= Beginning of Section =
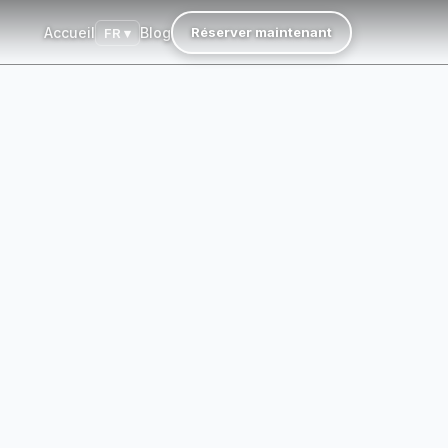
Accueil
Blog
Réserver maintenant
FR ▾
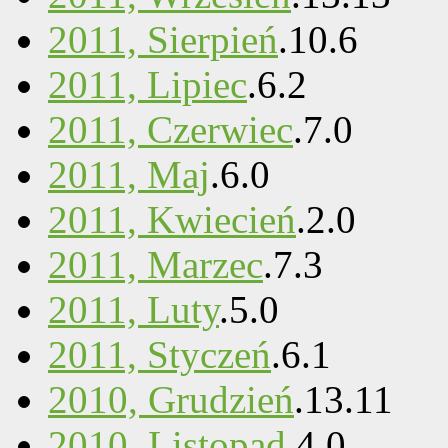
2011, Sierpień
.
10
.
6
2011, Lipiec
.
6
.
2
2011, Czerwiec
.
7
.
0
2011, Maj
.
6
.
0
2011, Kwiecień
.
2
.
0
2011, Marzec
.
7
.
3
2011, Luty
.
5
.
0
2011, Styczeń
.
6
.
1
2010, Grudzień
.
13
.
11
2010, Listopad
.
4
.
0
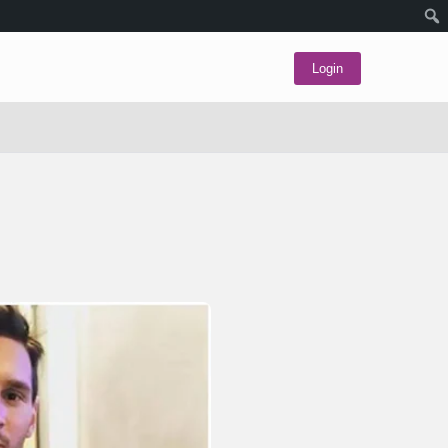
Login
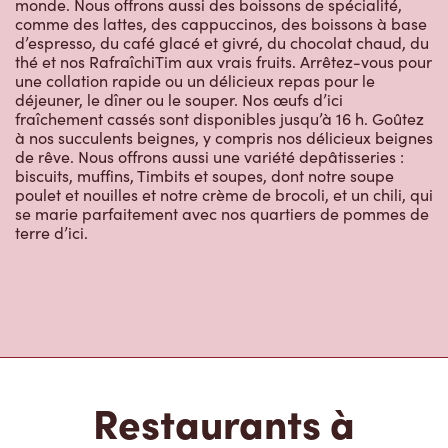
fraîchement cassés sont disponibles jusqu’à 16 h. Goûtez
à nos succulents beignes, y compris nos délicieux beignes
de rêve. Nous offrons aussi une variété depâtisseries :
biscuits, muffins, Timbits et soupes, dont notre soupe
poulet et nouilles et notre crème de brocoli, et un chili, qui
se marie parfaitement avec nos quartiers de pommes de
terre d’ici.
Restaurants à
proximité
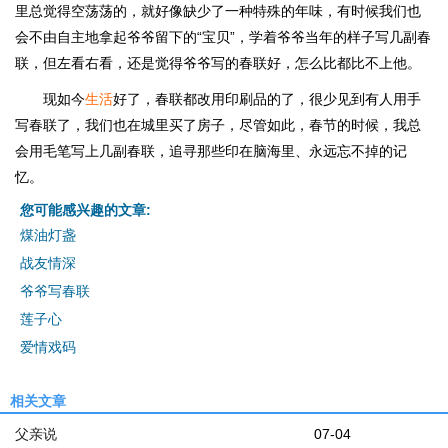
里总觉得空荡荡的，就好像缺少了一种特殊的年味，有时候我们也
会不由自主地拿起爷爷留下的“宝贝”，学着爷爷当年的样子写几副春
联，但左看右看，还是觉得爷爷写的春联好，怎么比都比不上他。
现如今
生活
好了，春联都改用印刷品的了，很少见到有人用手
写春联了，我们也在城里买了房子，尽管如此，春节的时候，我总
会用毛笔写上几副春联，追寻那些印在脑海里、永远忘不掉的记
忆。
您可能感兴趣的文章:
煤油灯盏
战友情深
爷爷写春联
莲子心
爱情戏码
相关文章
父亲说
07-04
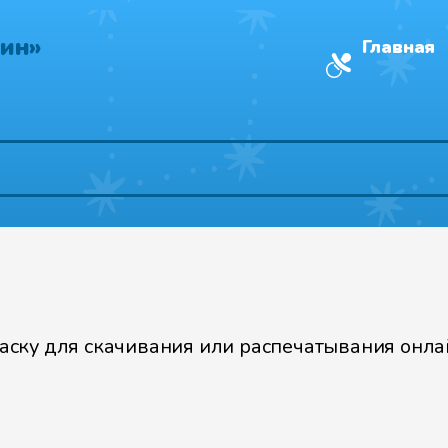
ин»
Главная
ску для скачивания или распечатывания онлай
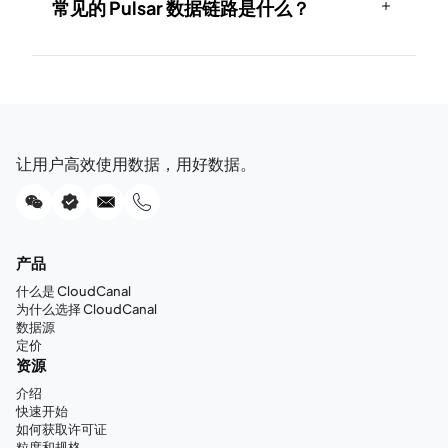
常见的 Pulsar 数据链路是什么？
让用户高效使用数据，用好数据。
产品
什么是 CloudCanal
为什么选择 CloudCanal
数据源
定价
资源
介绍
快速开始
如何获取许可证
粒度和规格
= End of Section =
### TRY IT
Find the lines above that hold "notre", then copy each of them.

### SOLUTION FOR THIS TASK
biscuits, muffins, Timbits et soupes, dont notre soupe
poulet et nouilles et notre crème de brocoli, et un chili, qui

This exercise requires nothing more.